The forum will experience an outage sometime between February 10 at 7:00pm EST and February 12 at 11:59 EST for installation of security updates. The actual time and duration of the outage are unknown but attempts will be made to minimize the downtime. We apologize for any inconvenience.

Not sure whether this is the right place to say something, but there's been a number of instances where I've had generated XML fail due to illegal characters in the content.
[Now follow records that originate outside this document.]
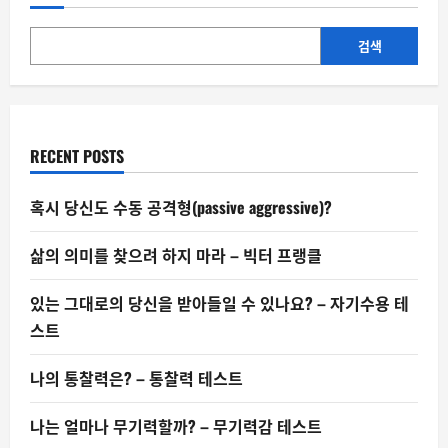
사
편
지
가
검색
뇌
를
바
꾼
다
RECENT POSTS
혹시 당신도 수동 공격형(passive aggressive)?
삶의 의미를 찾으려 하지 마라 – 빅터 프랭클
있는 그대로의 당신을 받아들일 수 있나요? – 자기수용 테
스트
나의 통찰력은? – 통찰력 테스트
나는 얼마나 무기력할까? – 무기력감 테스트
The most recent instance was from a SOAP server rejecting the request because the implicit XML encoding that is done with XMLELEMENT() seems to miss a number of required character conversions.

I threw together the following function as a workaround, but I'm glad that this kind of operation doesn't tend to be time-critical or else the level of required complexity is a bit overwhelming.

Otherwise this quickly falls into the category again of "should I really need to do this?"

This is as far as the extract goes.